Fig. 3. Trajectories across t-types on the latent space after nonlinear manifold alignment along with continuous electrophysiology changes.

a Scatterplots show trajectories across t-types on the latent space (3D used here) after nonlinear manifold alignment of the cells in the visual cortex (left) and motor cortex (right). Cells in shared t-types between two regions are highlighted with the same color for comparison. Red: Vip type; Blue: Sst type; Purple: Sncg type; Orange: Pvalb type; Yellow: Lamp5 type; Gray: other t-types not shared (e.g., Excitatory neurons in the visual cortex). b Scatterplots show trajectories for Sst sub t-types on the latent space (3D used here) after nonlinear manifold alignment of the cells in the visual cortex (left) and motor cortex (right). c Scatterplots show continuous changes of select electrophysiological features in t-types and Sst sub-t-types in the visual cortex (left) and motor cortex (right). The “peak t ramp” is the time taken from membrane potential to AP peak for ramp stimulus.

Fig. 4. Differentially expressed genes, enrichments, and gene regulatory networks for cross-modal cell clusters.
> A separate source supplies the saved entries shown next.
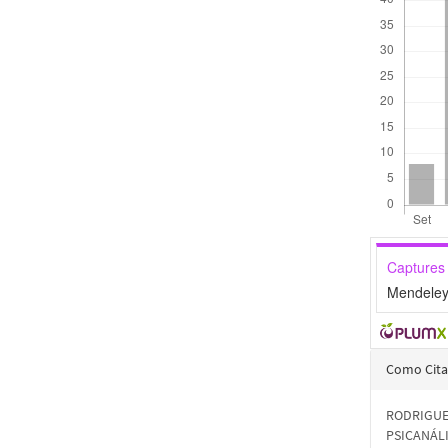
Captures
Mendeley
Detal
Como Cita
do
RODRIGUES
artigo
PSICANÁLI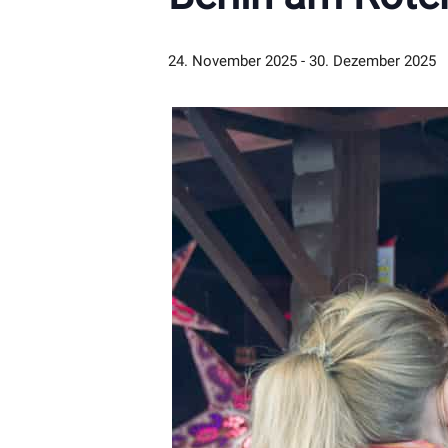
24. November 2025
-
30. Dezember 2025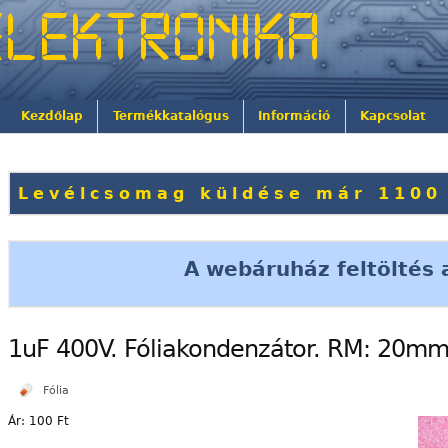
Kezdőlap
Termékkatalógus
Információ
Kapcsolat
Levélcsomag küldése már 1100 
A webáruház feltöltés a
1uF 400V. Fóliakondenzátor. RM: 20mm
Fólia
Ár:
100 Ft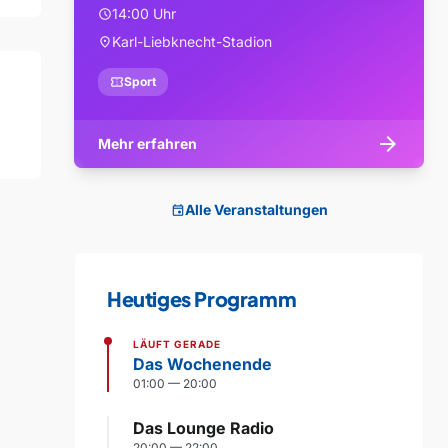
14:00 Uhr
schedule
Karl-Liebknecht-Stadion
location_on
confirmation_number
Sport
arrow_forward
Mehr erfahren
Alle Veranstaltungen
event
Heutiges Programm
LÄUFT GERADE
Das Wochenende
01:00 — 20:00
Das Lounge Radio
20:00 — 22:00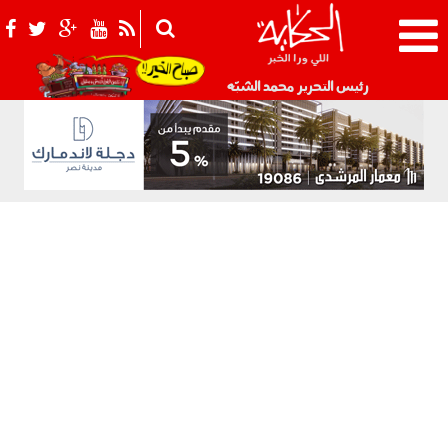
021_2.png
رئيس التحرير محمد الشبّه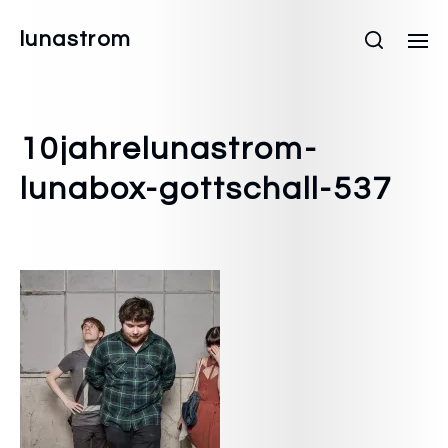
lunastrom
10jahrelunastrom-
lunabox-gottschall-537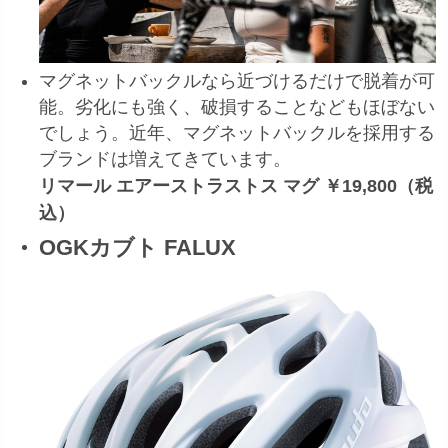
マグネットバックルなら近づけるだけで脱着が可
能。劣化にも強く、破損することなどもほぼない
でしょう。近年、マグネットバックルを採用する
ブランドは増えてきています。
リマール エアーストラストス マグ ￥19,800（税
込）
OGKカブト FALUX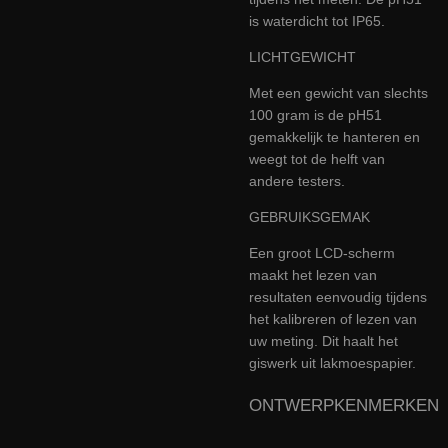
is waterdicht tot IP65.
LICHTGEWICHT
Met een gewicht van slechts
100 gram is de pH51
gemakkelijk te hanteren en
weegt tot de helft van
andere testers.
GEBRUIKSGEMAK
Een groot LCD-scherm
maakt het lezen van
resultaten eenvoudig tijdens
het kalibreren of lezen van
uw meting. Dit haalt het
giswerk uit lakmoespapier.
ONTWERPKENMERKEN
a The gene expression levels across all 3654 cells for Top 10 differential expressed genes (DEGs) of each cross-modal cell cluster in the mouse visual cortex. The cell clusters were identified by the gaussian mixture model (Methods). The expression levels are normalized (Methods). b The select enriched biological functions and pathways of DEGs (GO and KEGG terms with adjusted p value <0.05) and representative electrophysiological features (adjusted p value <0.05) in Cluster 1 of the mouse visual cortex. c Gene regulatory networks that link transcription factors (TFs, cyan) to target genes (Orange) in Cluster 1 of the mouse visual cortex.
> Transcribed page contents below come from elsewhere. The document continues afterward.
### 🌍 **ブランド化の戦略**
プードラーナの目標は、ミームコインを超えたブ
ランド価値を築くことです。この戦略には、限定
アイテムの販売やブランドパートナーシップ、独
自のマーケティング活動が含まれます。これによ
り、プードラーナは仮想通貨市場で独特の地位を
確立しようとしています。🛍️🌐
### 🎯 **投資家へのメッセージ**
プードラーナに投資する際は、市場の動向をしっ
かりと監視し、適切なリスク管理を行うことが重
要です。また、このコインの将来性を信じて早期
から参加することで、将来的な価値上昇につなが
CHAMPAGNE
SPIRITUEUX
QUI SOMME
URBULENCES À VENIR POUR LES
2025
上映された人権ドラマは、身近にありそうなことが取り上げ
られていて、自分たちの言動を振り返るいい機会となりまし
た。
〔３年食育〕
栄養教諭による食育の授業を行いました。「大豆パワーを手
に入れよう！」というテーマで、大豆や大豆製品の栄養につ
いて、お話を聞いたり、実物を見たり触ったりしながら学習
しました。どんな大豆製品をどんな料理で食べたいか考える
Fig. 5. Association and prediction of electrophysiological features from gene expression.

a Bibiplots for the mouse visual cortex using the NMA’s latent spaces (first three components used). Cells are dots (n = 3654). Transcriptomic and electrophysiological latent spaces are shown as columns. Each biplot shows the subspace of two components. Cells are colored by their cross-modal clusters. The line length of a gene or electrophysiological feature (i.e., radius) corresponds to its correlation with the latent space with max value = 1. The genes and electrophysiological features with correlations >0.6 are shown here. The label positions are slightly adjusted to avoid overlapping. b Similar to (a) but for the mouse motor cortex (n = 1208). c The representative electrophysiological features in the cross-modal clusters with testing $R^2$ > 0.5 (90% training set, 10% testing set, see Methods). d The predicted values by gene expression (x-axis) vs. the observed values (y-axis) of the upstroke downstroke ratio ($R^2=0.805$) in the visual cortex and the action potential width ($R^2=0.800$) in the mouse motor cortex.